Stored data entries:
········

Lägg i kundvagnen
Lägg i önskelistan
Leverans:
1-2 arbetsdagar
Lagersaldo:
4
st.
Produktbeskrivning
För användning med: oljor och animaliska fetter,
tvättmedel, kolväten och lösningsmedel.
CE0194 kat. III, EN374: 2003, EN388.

········

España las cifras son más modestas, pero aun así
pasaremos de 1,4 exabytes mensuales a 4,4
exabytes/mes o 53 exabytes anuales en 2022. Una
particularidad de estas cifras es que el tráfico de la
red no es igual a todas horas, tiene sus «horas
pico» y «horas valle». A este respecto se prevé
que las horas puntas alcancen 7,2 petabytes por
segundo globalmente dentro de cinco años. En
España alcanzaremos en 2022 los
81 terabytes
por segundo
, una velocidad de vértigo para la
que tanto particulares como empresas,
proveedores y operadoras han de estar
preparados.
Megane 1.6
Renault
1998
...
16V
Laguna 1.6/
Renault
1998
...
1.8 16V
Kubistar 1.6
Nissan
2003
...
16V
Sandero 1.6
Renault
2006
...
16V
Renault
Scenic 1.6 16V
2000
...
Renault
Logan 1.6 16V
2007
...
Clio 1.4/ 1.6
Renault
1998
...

········

Reproduce verbatim the lines above, from the line with "Lägg i kundvagnen" through the line with "CE0194 kat. III, EN374: 2003, EN388.".

Lägg i kundvagnen
Lägg i önskelistan
Leverans:
1-2 arbetsdagar
Lagersaldo:
4
st.
Produktbeskrivning
För användning med: oljor och animaliska fetter,
tvättmedel, kolväten och lösningsmedel.
CE0194 kat. III, EN374: 2003, EN388.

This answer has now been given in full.